Your assignment:
All the lines below should appear again unchanged, though their pictures should not.

Records excerpted from a collection:
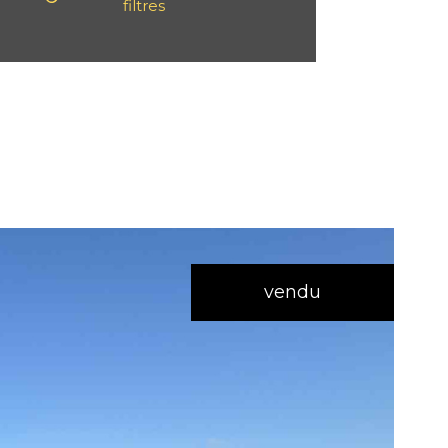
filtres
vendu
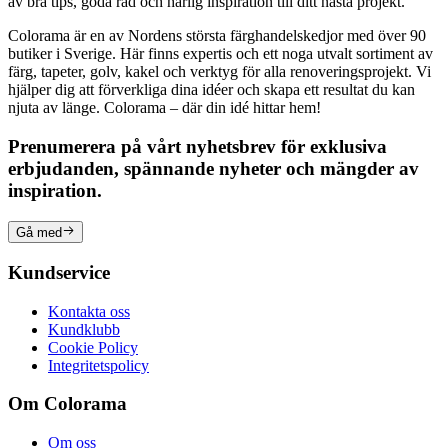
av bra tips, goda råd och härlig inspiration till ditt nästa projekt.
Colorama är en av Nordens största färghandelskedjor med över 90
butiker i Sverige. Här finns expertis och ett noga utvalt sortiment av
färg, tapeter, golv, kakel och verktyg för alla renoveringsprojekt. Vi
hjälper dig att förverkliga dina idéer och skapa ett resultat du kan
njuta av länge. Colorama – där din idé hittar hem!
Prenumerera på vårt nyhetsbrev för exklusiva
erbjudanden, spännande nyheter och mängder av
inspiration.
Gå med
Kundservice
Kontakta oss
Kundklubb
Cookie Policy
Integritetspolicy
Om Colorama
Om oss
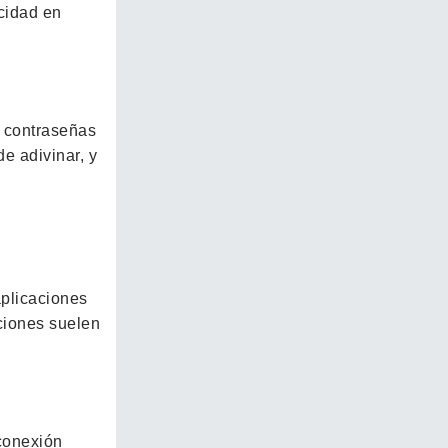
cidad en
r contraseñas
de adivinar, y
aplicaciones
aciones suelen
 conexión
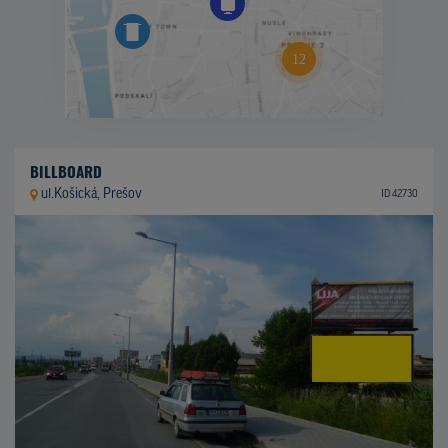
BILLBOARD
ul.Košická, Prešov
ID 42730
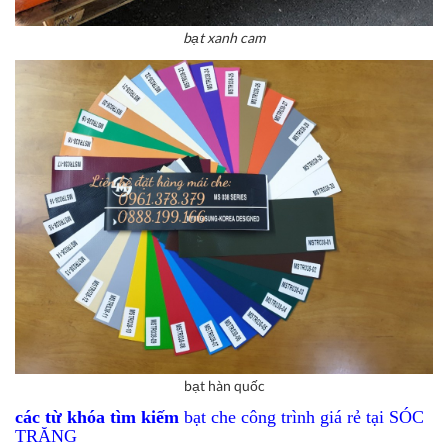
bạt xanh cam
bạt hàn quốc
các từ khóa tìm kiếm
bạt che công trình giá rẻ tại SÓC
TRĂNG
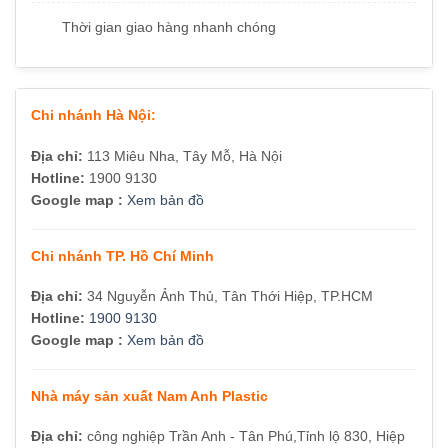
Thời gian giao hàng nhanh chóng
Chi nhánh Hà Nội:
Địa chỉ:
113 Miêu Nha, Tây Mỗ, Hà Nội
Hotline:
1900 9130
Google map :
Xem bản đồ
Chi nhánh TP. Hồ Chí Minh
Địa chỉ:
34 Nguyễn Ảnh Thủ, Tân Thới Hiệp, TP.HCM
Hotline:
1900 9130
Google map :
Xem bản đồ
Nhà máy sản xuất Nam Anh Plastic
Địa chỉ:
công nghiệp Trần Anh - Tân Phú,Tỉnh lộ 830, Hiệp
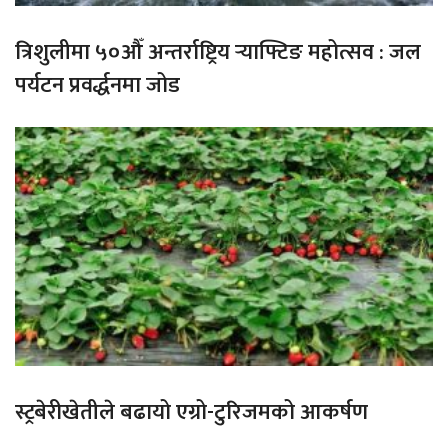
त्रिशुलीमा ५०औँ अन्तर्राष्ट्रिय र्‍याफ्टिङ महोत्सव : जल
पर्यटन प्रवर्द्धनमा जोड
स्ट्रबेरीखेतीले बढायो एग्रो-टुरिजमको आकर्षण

Solved exercise:
filtres
vendu
av bra tips, goda råd och härlig inspiration till ditt nästa projekt.
Colorama är en av Nordens största färghandelskedjor med över 90
butiker i Sverige. Här finns expertis och ett noga utvalt sortiment av
färg, tapeter, golv, kakel och verktyg för alla renoveringsprojekt. Vi
hjälper dig att förverkliga dina idéer och skapa ett resultat du kan
njuta av länge. Colorama – där din idé hittar hem!
Prenumerera på vårt nyhetsbrev för exklusiva
erbjudanden, spännande nyheter och mängder av
inspiration.
Gå med
Kundservice
Kontakta oss
Kundklubb
Cookie Policy
Integritetspolicy
Om Colorama
Om oss
cidad en
r contraseñas
de adivinar, y
aplicaciones
aciones suelen
 conexión
BILLBOARD
ul.Košická, Prešov
ID 42730
bạt xanh cam
bạt hàn quốc
các từ khóa tìm kiếm
bạt che công trình giá rẻ tại SÓC
TRĂNG
Thời gian giao hàng nhanh chóng
Chi nhánh Hà Nội:
Địa chỉ:
113 Miêu Nha, Tây Mỗ, Hà Nội
Hotline:
1900 9130
Google map :
Xem bản đồ
Chi nhánh TP. Hồ Chí Minh
Địa chỉ:
34 Nguyễn Ảnh Thủ, Tân Thới Hiệp, TP.HCM
Hotline:
1900 9130
Google map :
Xem bản đồ
Nhà máy sản xuất Nam Anh Plastic
Địa chỉ:
công nghiệp Trần Anh - Tân Phú,Tỉnh lộ 830, Hiệp
त्रिशुलीमा ५०औँ अन्तर्राष्ट्रिय र्‍याफ्टिङ महोत्सव : जल
पर्यटन प्रवर्द्धनमा जोड
स्ट्रबेरीखेतीले बढायो एग्रो-टुरिजमको आकर्षण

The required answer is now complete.